- Activity -
A faithful, word-for-word copy of the records is required, and it must contain no pictures.

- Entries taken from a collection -
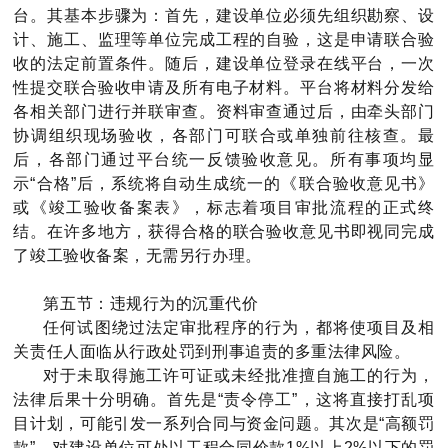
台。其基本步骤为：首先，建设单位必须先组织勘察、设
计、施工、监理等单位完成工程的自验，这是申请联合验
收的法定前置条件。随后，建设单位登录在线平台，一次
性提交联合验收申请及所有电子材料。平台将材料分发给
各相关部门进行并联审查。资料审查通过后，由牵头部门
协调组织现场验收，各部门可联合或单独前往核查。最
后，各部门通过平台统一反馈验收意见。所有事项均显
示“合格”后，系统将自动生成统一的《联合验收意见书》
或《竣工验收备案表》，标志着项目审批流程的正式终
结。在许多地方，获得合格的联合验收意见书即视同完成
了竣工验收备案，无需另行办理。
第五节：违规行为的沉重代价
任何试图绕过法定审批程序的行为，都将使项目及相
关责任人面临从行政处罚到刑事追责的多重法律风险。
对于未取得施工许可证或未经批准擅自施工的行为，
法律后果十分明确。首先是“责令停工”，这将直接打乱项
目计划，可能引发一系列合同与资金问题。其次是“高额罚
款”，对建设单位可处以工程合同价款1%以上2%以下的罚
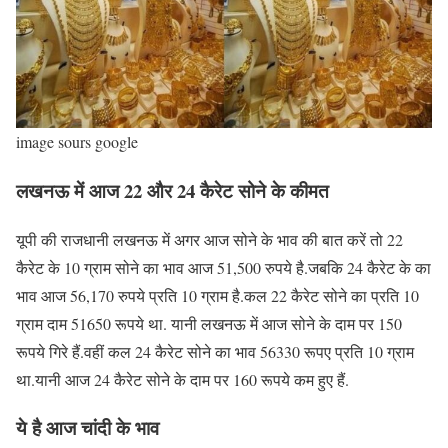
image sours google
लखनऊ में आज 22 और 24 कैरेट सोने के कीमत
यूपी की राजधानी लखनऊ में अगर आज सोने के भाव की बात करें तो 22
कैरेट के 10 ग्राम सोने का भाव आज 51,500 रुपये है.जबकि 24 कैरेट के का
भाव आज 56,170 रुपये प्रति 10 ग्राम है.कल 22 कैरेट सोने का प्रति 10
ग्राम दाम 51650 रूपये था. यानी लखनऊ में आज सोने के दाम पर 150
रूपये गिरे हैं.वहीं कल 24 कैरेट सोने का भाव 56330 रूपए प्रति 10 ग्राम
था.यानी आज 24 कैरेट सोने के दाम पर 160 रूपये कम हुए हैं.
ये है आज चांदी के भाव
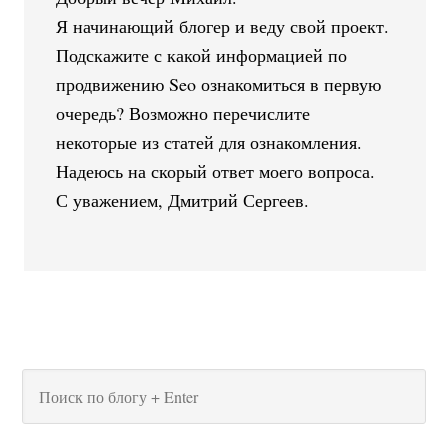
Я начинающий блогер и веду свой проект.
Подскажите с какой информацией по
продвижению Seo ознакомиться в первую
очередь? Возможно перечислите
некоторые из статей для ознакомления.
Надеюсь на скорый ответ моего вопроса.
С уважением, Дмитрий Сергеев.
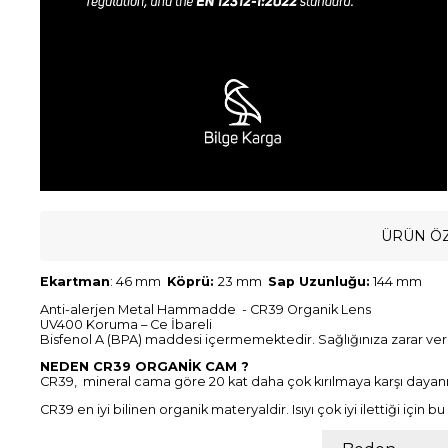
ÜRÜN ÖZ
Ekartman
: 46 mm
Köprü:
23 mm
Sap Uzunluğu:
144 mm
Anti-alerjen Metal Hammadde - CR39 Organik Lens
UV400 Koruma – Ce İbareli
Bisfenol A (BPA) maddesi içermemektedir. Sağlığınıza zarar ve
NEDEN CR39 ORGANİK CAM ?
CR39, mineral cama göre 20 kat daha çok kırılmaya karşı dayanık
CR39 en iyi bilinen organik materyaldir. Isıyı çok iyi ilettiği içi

- Task solution -
台。其基本步骤为：首先，建设单位必须先组织勘察、设
计、施工、监理等单位完成工程的自验，这是申请联合验
收的法定前置条件。随后，建设单位登录在线平台，一次
性提交联合验收申请及所有电子材料。平台将材料分发给
各相关部门进行并联审查。资料审查通过后，由牵头部门
协调组织现场验收，各部门可联合或单独前往核查。最
后，各部门通过平台统一反馈验收意见。所有事项均显
示“合格”后，系统将自动生成统一的《联合验收意见书》
或《竣工验收备案表》，标志着项目审批流程的正式终
结。在许多地方，获得合格的联合验收意见书即视同完成
了竣工验收备案，无需另行办理。
第五节：违规行为的沉重代价
任何试图绕过法定审批程序的行为，都将使项目及相
关责任人面临从行政处罚到刑事追责的多重法律风险。
对于未取得施工许可证或未经批准擅自施工的行为，
法律后果十分明确。首先是“责令停工”，这将直接打乱项
目计划，可能引发一系列合同与资金问题。其次是“高额罚
款”，对建设单位可处以工程合同价款1%以上2%以下的罚
image sours google
लखनऊ में आज 22 और 24 कैरेट सोने के कीमत
यूपी की राजधानी लखनऊ में अगर आज सोने के भाव की बात करें तो 22
कैरेट के 10 ग्राम सोने का भाव आज 51,500 रुपये है.जबकि 24 कैरेट के का
भाव आज 56,170 रुपये प्रति 10 ग्राम है.कल 22 कैरेट सोने का प्रति 10
ग्राम दाम 51650 रूपये था. यानी लखनऊ में आज सोने के दाम पर 150
रूपये गिरे हैं.वहीं कल 24 कैरेट सोने का भाव 56330 रूपए प्रति 10 ग्राम
था.यानी आज 24 कैरेट सोने के दाम पर 160 रूपये कम हुए हैं.
ये है आज चांदी के भाव
Я начинающий блогер и веду свой проект.
Подскажите с какой информацией по
продвижению Seo ознакомиться в первую
очередь? Возможно перечислите
некоторые из статей для ознакомления.
Надеюсь на скорый ответ моего вопроса.
С уважением, Дмитрий Сергеев.
ÜRÜN ÖZ
Ekartman
: 46 mm
Köprü:
23 mm
Sap Uzunluğu:
144 mm
Anti-alerjen Metal Hammadde - CR39 Organik Lens
UV400 Koruma – Ce İbareli
Bisfenol A (BPA) maddesi içermemektedir. Sağlığınıza zarar ve
NEDEN CR39 ORGANİK CAM ?
CR39, mineral cama göre 20 kat daha çok kırılmaya karşı dayanık
CR39 en iyi bilinen organik materyaldir. Isıyı çok iyi ilettiği içi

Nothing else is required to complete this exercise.